A City Council oversight committee held a hearing Friday to review the operations of the oft-forgotten cemetery at Hart Island, New York City's potter's field, where some 850,000 people are buried, most of whom are either unclaimed, unidentified or whose families couldn't afford a funeral.
The Council was receptive to the pleas of advocacy groups to improve public access to the island, purportedly the world's largest tax-funded cemetery, particularly for those whose loved ones are buried there and for better record-keeping.
The island, located off the Bronx in the Long Island Sound, is currently run by the Department of Corrections, who ferries prisoners from Rikers Island four days a week to bury the city's indigent and stillborn babies in mass graves.
In 2010, 1,146 bodies, 670 adults and 476 infants, were laid to rest on Hart Island in pine-box coffins, which are stacked three deep in trenches 36 inches below the surface.
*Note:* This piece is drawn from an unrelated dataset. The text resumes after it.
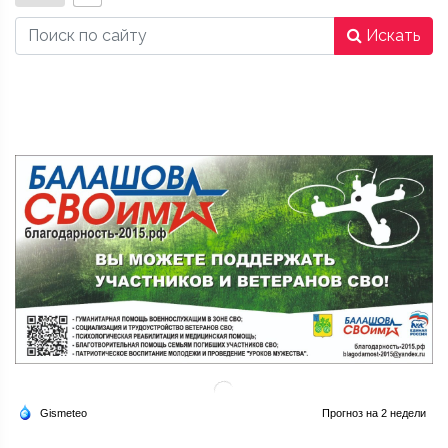
Искать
Each grave can contain between 150 to 162 adults or 1,000 infants, according to a city council hearing brief. Every year, 60 to 80 bodies are exhumed when family or friends are able to claim the individuals.
Presently the DOC forbids journalists and the general public from accessing Hart Island. Trespassing is punishable by up to two years in prison.
Family members of those buried in the cemetery are allowed a supervised visit to a small gazebo near the dock on Hart Island where a memorial service is then held. Family members are not, however, allowed to visit the actual gravesite of their loved ones.
Melinda Hunt, who works with the non-profit group The Hart Island Project, testified Friday that families of the deceased also have to undergo an arduous process, navigating miles of red tape, in order to arrange a visit.
"New York City is the only municipality to require people to acquire a death certificate prior to visiting their public cemetery," she said at the hearing, adding that there is no law in New York State that requires proof of a legal relationship in order to visit a potter's field.
Hunt was joined by Mae Jean Adams, a chef and former New York City resident, who gave birth to a stillborn child in 1995. Due to a clerical error, it took Adams 14 years to confirm her son was buried on Hart Island. Hunt told The Huffington Post that Adams will not visit until she is allowed to see the actual spot on Hart Island where her son is buried.
"The fact is that we are denying very basic rights of citizens to perform a universal ritual of visiting a person's grave," Hunt said.
DOC officials testified that they hope to digitize all the burial records from the island by the end of 2011 and are working on providing more physical access to the island. A concern for the DOC is that there are currently no public restrooms or water fountains on Hart Island.
Owen Rogers, who works with the group Picture The Homeless, one of two civilian groups allowed to visit the island on a monthly basis, said the DOC once threatened to revoke the group's visiting rights if they didn't change some wording regarding Hart Island on their website from "mass graves" to "communal burial plots."
Rogers said Hart Island in its current form is a "prison for the dead" and that "it should not be run like a prison."
City Councilwoman Elizabeth Crowley told The Huffington Post she was "open to the possibility" of letting the Parks Department take over the operations at Hart Island and would like to make it accessible to the public. She is planning a fact-finding tour of the island with other city council members.
Crowley also said she wanted to see many of the structures on the island preserved. Michael Miscione, official historian of the borough of Manhattan, testified that there are abandoned Cold War-era missile silos on the island, as well as a peace monument erected by inmates after World War II and the former site of a Civil War-era POW camp.